Harper went to work as a rose cutter when she moved from her East Coast home Richmond, Indiana to be with a former professor whom she had loved since she was a student at Earlham College. She’s married; he’s married. It’s a difficult time. Harper risks everything for love and love is at the center of Rose City, but this memoir is not a love story. It’s the story of a smart, talented, well-educated woman in her thirties, who takes the only job available to her in this small college town, cutting roses, and whose co-workers accept her, teach her, and help her find her way into a new life. It’s about the rose industry, about roses. It’s about a once prosperous Midwestern town dying as new labor policies of the 1990’s lure American companies to countries where workers are unprotected and drastically greater profits can be made.

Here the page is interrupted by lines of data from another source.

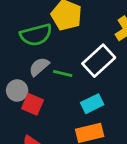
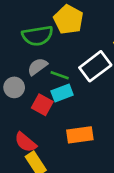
red square: (32, 104) -> (42, 105), moved
cyan rectangle: (92, 104) -> (62, 93), moved

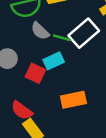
gray semicircle: (37, 67) -> (40, 31), moved, turned -96
green line: (60, 75) -> (62, 38), moved

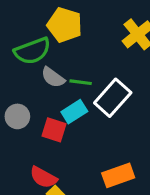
white rectangle: (84, 33) -> (113, 98), moved
orange rectangle: (73, 100) -> (118, 175), moved

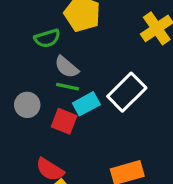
green semicircle: (32, 51) -> (47, 38), size x0.7
green line: (81, 82) -> (67, 87), moved

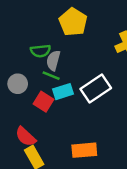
green semicircle: (47, 38) -> (40, 51), moved
gray semicircle: (67, 67) -> (53, 60), turned 54

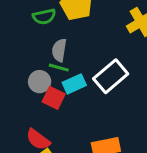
green semicircle: (40, 51) -> (44, 17), moved
gray circle: (18, 84) -> (40, 82), moved

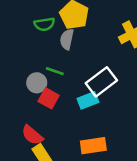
gray semicircle: (59, 50) -> (67, 39), moved
cyan rectangle: (74, 84) -> (88, 100), moved

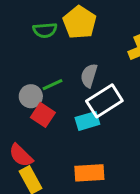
gray semicircle: (67, 39) -> (89, 76), moved
green line: (55, 71) -> (52, 85), turned -48

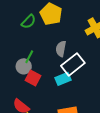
green semicircle: (45, 30) -> (28, 22), turned -35
green line: (52, 85) -> (29, 57), moved, turned -32

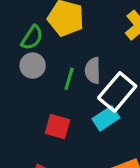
green line: (29, 57) -> (69, 79), moved
gray circle: (24, 66) -> (33, 66), moved

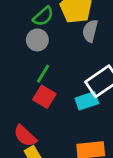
gray semicircle: (93, 71) -> (90, 31), moved
green line: (69, 79) -> (43, 74), moved

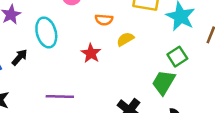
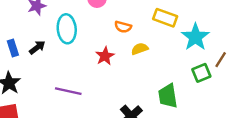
green square: (177, 57) -> (201, 73), moved
green trapezoid: (163, 82) -> (168, 96), turned -50

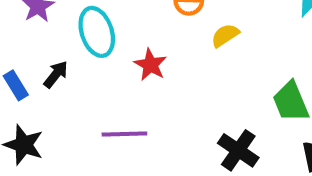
red star: (105, 56) -> (150, 65), moved

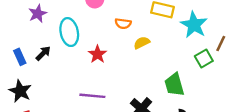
purple line: (124, 134) -> (92, 96), moved

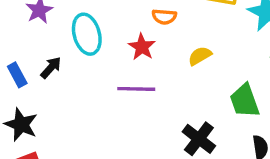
yellow semicircle: (142, 43) -> (200, 56), moved
red star: (97, 54) -> (142, 47), moved
purple line: (92, 96) -> (136, 89), moved

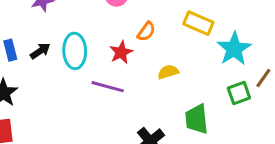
orange semicircle: (164, 17) -> (146, 32), turned -72
cyan ellipse: (87, 34) -> (75, 51), moved

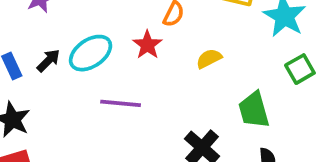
cyan ellipse: (75, 51) -> (91, 53), turned 68
purple line: (108, 87) -> (121, 103), moved

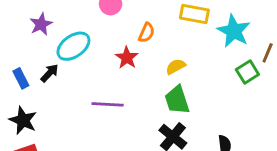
cyan ellipse: (91, 53) -> (73, 46), moved
green trapezoid: (254, 110) -> (177, 100), moved

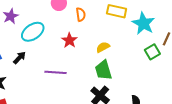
orange semicircle: (147, 33) -> (81, 15), moved, turned -32
black arrow: (50, 73) -> (19, 58), moved

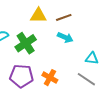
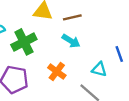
orange cross: (50, 78) -> (57, 71), moved

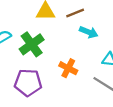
cyan arrow: (71, 41) -> (89, 32), moved

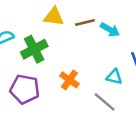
cyan arrow: (89, 32) -> (110, 30), moved

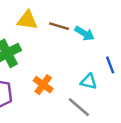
brown line: (85, 22) -> (59, 26), turned 30

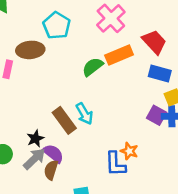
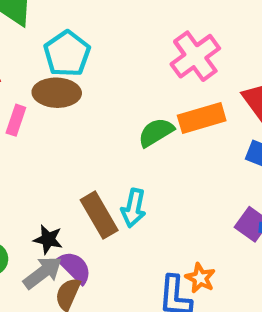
cyan pentagon: (57, 25) -> (67, 54), moved
cyan arrow: (84, 114) -> (134, 208), turned 35
black star: (35, 138) -> (48, 239), turned 30

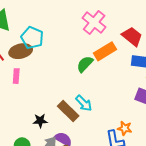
brown ellipse: (57, 93) -> (21, 51), moved
cyan arrow: (134, 208) -> (84, 103), turned -42
black star: (48, 239) -> (40, 121), moved

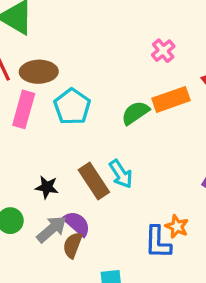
pink cross: (94, 23) -> (163, 51), size x0.6
cyan pentagon: (32, 38) -> (72, 107), moved
pink rectangle: (16, 76) -> (24, 109), size x1.5

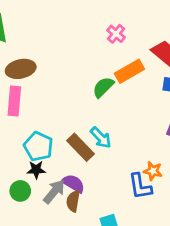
cyan pentagon: (72, 107) -> (38, 146), moved
black star: (47, 187) -> (36, 170), moved

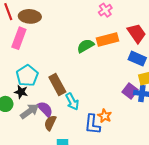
cyan arrow: (101, 138) -> (72, 102), moved
brown semicircle: (73, 201) -> (50, 123), moved

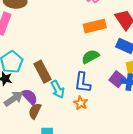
green semicircle: (85, 46) -> (90, 57), moved
orange star: (105, 116) -> (81, 103), moved
blue L-shape: (92, 124) -> (83, 82), moved

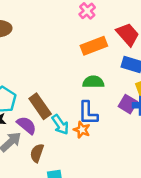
green semicircle: (90, 57) -> (93, 82), turned 36
purple semicircle: (30, 97) -> (27, 125), moved
orange star: (81, 103) -> (82, 130), moved

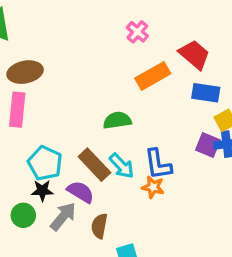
green semicircle: (93, 82) -> (117, 120), moved
cyan arrow: (60, 125) -> (122, 166), moved

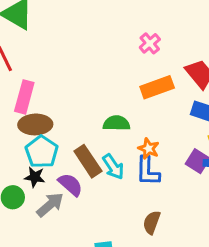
brown ellipse: (25, 72) -> (35, 124), moved
orange star: (153, 187) -> (149, 149), moved
brown semicircle: (99, 226) -> (152, 222), moved

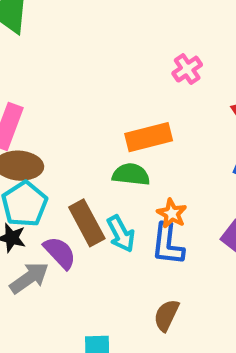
orange rectangle: (157, 87) -> (149, 137), moved

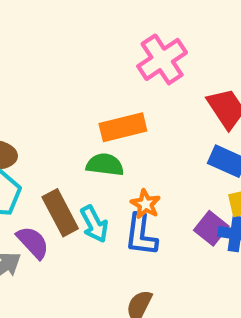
pink cross: (187, 69) -> (162, 59), size x1.6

“All of it was foreign to me,” Harper writes early in the book. “I was an American, living and working in my own country, but it didn’t feel that way. I had crossed a border. I could have used a passport and a visa, entry stamped JUN 27 1992. RICHMOND, INDIANA, THE ROSE CITY.”
Thia world, which Harper so beautifully created on the page didn’t seem foreign to me at all. I grew up in the Calumet Region in the fifties, in a working class family that struggled to make ends meet—a world I left behind as soon as I could, but which, as time goes by, I realize shaped the strongest parts of me. I recognized Lil, Joy, Sammie Jo, Eddie, Bo, and Hank. They lived in my neighborhood in a different place, a different time, and so I know how well Harper captured the poignant mix of grace and resignation which they faced each day, the deep sense of responsibility they felt toward family and friends, the hope that sustained them even as the world seemed determined to drag them down.
I loved everything about Rose City: the story of this group of workers, which read like a novel; the social commentary about company practices with chemicals that put everyone in danger folded into their concerns about pregnant 17 year-old Sammie Jo; lush, lyrical forays into the world of roses; the deft characterization of Richmond, with its assortment of working class people and academics. The raw honesty with which Harper explored the disappointments and failures in her life that she knew she must face to be able to find happiness pretty much blew me away.
“The greenhouse saved me from an ordinary life,” she writes near the end of the book.
Having read Rose City, it’s hard for me to imagine that Jean Harper is a person capable of being ordinary. In any case, I’m glad she found work in the greenhouse and very glad she wrote this book about it.
Jean Harper grew up in Concord, Massachusetts. She earned her B.A. from Earlham College and her M.F.A. from Emerson College. Her short fiction, essays, and memoir have been published in The Iowa Review, Living Forge Journal, and Cimarron Review, among others. She is an assistant professor of English at Indiana University East and lives in Richmond, Indiana.